Details
-
Bug
-
Resolution: Fixed
-
Critical
-
Lustre 2.5.0, Lustre 2.4.3
-
Clients:
Endeavour: 2.4.3, ldan: 2.4.1, Pleiades compute nodes: 2.1.5 or 2.4.1
Servers:
2.1.5, 2.4.1, 2.4.3
-
2
-
14374
Description
We have been seeing our SLES11SP2 and SLES11SP3 clients have stuck anonymous memory that cannot be cleared up without a reboot. We have three test cases which can replicate the problem reliably. We have been able to replicate the problem on different clients on all of our lustre file systems. We have not been able to reproduce the problem when using NFS, ext3, CXFS, or tmpfs.
We have been working with SGI on tracking down this problem. Unfortunately, they have been unable to reproduce the problem on their systems. On our systems, they have simplified the test case to mmaping a file along with an equally sized anonymous region, and reading the contents of the mmaped file into the anonymous mmaped region. This test case can be provided to see if you can reproduce this problem.

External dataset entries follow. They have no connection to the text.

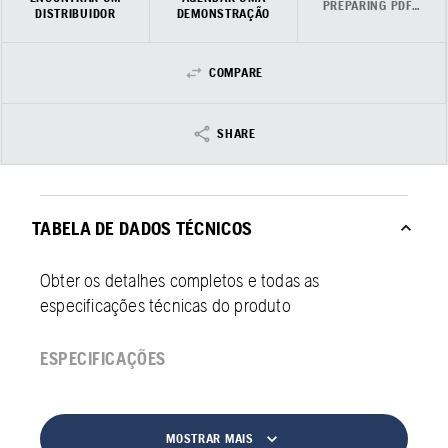
PREPARING PDF…
DISTRIBUIDOR
DEMONSTRAÇÃO
COMPARE
SHARE
TABELA DE DADOS TÉCNICOS
Obter os detalhes completos e todas as
especificações técnicas do produto
ESPECIFICAÇÕES
MOSTRAR MAIS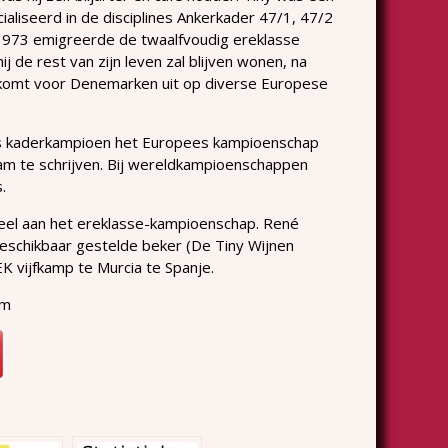
ialiseerd in de disciplines Ankerkader 47/1, 47/2
 1973 emigreerde de twaalfvoudig ereklasse
de rest van zijn leven zal blijven wonen, na
n komt voor Denemarken uit op diverse Europese
ds kaderkampioen het Europees kampioenschap
aam te schrijven. Bij wereldkampioenschappen
.
eel aan het ereklasse-kampioenschap. René
beschikbaar gestelde beker (De Tiny Wijnen
EK vijfkamp te Murcia te Spanje.
om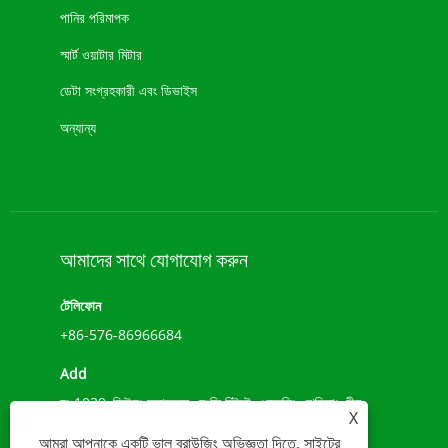
পানির পরিমাপক
স্মার্ট ওয়াটার মিটার
ডেটা সংগ্রহকারী এবং ডিভাইস
অন্যান্য
আমাদের সাথে যোগাযোগ করুন
টেলিফোন
+86-576-86966684
Add
নং 1039, জিউলং অ্যাভেন্যু, চেংক্সি স্ট্রিট, ওয়েনলিং, ঝেজিয়াং, চীন
X
(317500)
আমরা আপনাকে একটি ভাল ব্রাউজিং অভিজ্ঞতা দিতে, সাইটের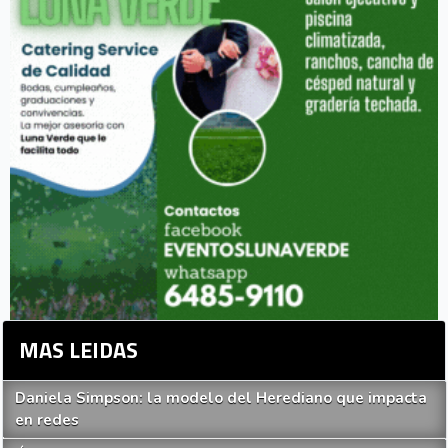
MAS LEIDAS
Daniela Simpson: la modelo del Herediano que impacta
en redes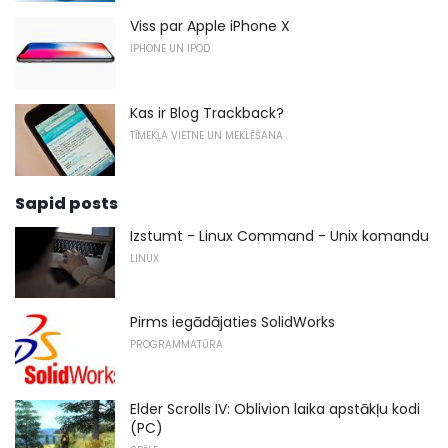
Viss par Apple iPhone X
IPHONE UN IPOD
Kas ir Blog Trackback?
TĪMEKĻA VIETNE UN MEKLĒŠANA
Sapid posts
Izstumt - Linux Command - Unix komandu
LINUX
Pirms iegādājaties SolidWorks
PROGRAMMATŪRA
Elder Scrolls IV: Oblivion laika apstākļu kodi
(PC)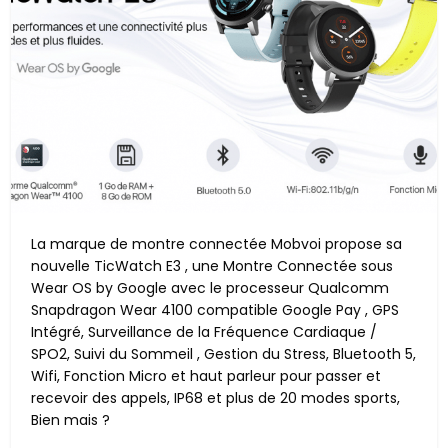
La marque de montre connectée Mobvoi propose sa
nouvelle
TicWatch E3 , une Montre Connectée sous
Wear OS by Google avec le processeur Qualcomm
Snapdragon Wear 4100 compatible Google Pay , GPS
Intégré, Surveillance de la Fréquence Cardiaque /
SPO2, Suivi du Sommeil , Gestion du Stress, Bluetooth 5,
Wifi, Fonction Micro et haut parleur pour passer et
recevoir des appels, IP68 et plus de 20 modes sports,
Bien mais ?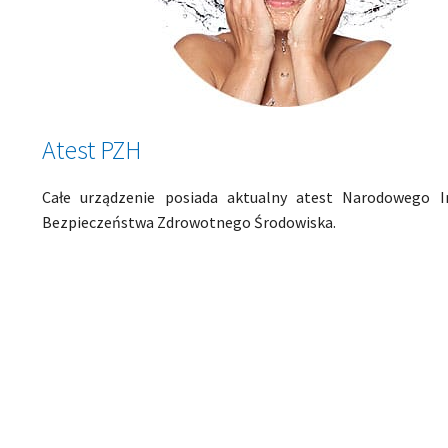
Atest PZH
Całe urządzenie posiada aktualny atest Narodowego I
Bezpieczeństwa Zdrowotnego Środowiska.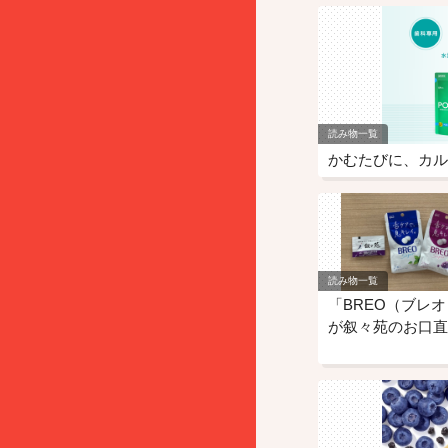
読み物一覧
かむたびに、カル
読み物一覧
「BREO（ブレ
が叙々苑のお口直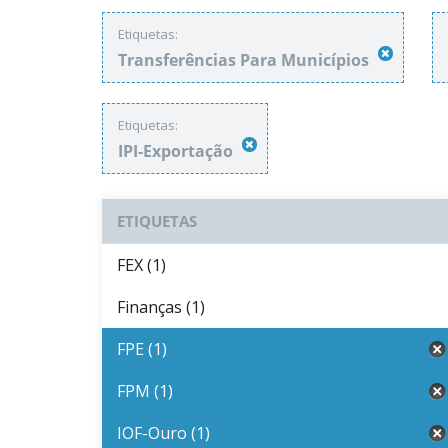
Etiquetas:
Transferências Para Municípios
Etiquetas:
IPI-Exportação
ETIQUETAS
FEX (1)
Finanças (1)
FPE (1)
FPM (1)
IOF-Ouro (1)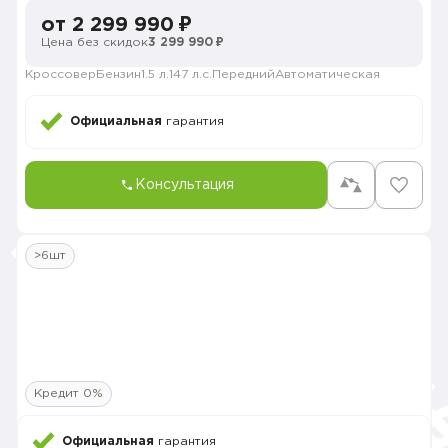
от 2 299 990 ₽
Цена без скидок
3 299 990 ₽
Кроссовер
Бензин
1.5 л.
147 л.с.
Передний
Автоматическая
Официальная
гарантия
Консультация
>6шт
Кредит 0%
Официальная
гарантия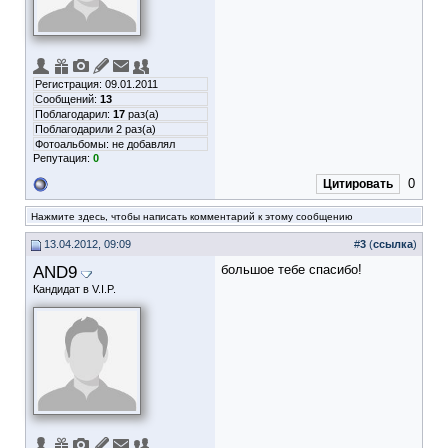
Регистрация: 09.01.2011
Сообщений:
13
Поблагодарил:
17
раз(а)
Поблагодарили 2 раз(а)
Фотоальбомы:
не добавлял
Репутация:
0
0
Цитировать
Нажмите здесь, чтобы написать комментарий к этому сообщению
13.04.2012, 09:09
#
3
(
ссылка
)
AND9
большое тебе спасибо!
Кандидат в V.I.P.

To determine if the problem is occurring, reboot the system to ensure that memory is clean. Check /proc/meminfo for the amount of Active(anon) memory being used. Run the test case. During the test case, the amount of anonymous memory will increase. At the end of the test case, it would be expected for the amount to drop back to pre-test case levels.
To confirm that the anonymous memory is stuck, we have been using memhog to attempt to allocate memory. If the node has 32Gb of memory, with 2Gb of anonymous memory used, we attempt to allocate 31Gb of memory. If memhog completes and you then have only 1Gb of anonymous memory, you have not reproduced the problem. If memhog is killed, you have.
SGI would like to get information about how to get debug information to track down this problem.
ldan2 and ldan3 below are fairly ordinary self-contained systems running
Lustre 2.4.1-6nas_ofed154 client. This problem has been reproduced on several versions of the NAS Lustre client and server software.
Log into ldan2. (I've mostly used a qsub session, but I have reproduced the problem outside of PBS)
Log into ldan3. ( I have special permission to log into an ldan I don't
have a PBS job running on)
On both systems cd to the test (lustre) directory
In this directory exist the following:
1. a copy of hedi's test, I've tested with the first one he wrote and a fairly
late version(mmap4.c). The later version (attached) is more flexible.
2. a 1g file created with:
dd if=/dev/zero of=1g bs=4096 count=262144
#
#
On ldan3 run:
dd count=1 bs=1 conv=notrunc of=1g if=/dev/zero
On ldan2 run:
./mmap 1g
After the mmap program terminates, notice that the anonymous memory
used by mmap remains in memory. I've never been able to force
persistent Anonymous memory out of the greater Linux virtual memory
system (memory + swap). Anonymous memory swapped to disk is not
accounted for as "Anonymous Memory", but it is accounted for as swap.
The problem does not reproduce if the dd "interference" is not run.
The problem does not reproduce if the dd "interference" is run and then
lflush is run, or the file is read (w/o mmap) from a third system. The problem does not reproduce if the dd "interference" is run on ldan2, then the mmap test is run on ldan2.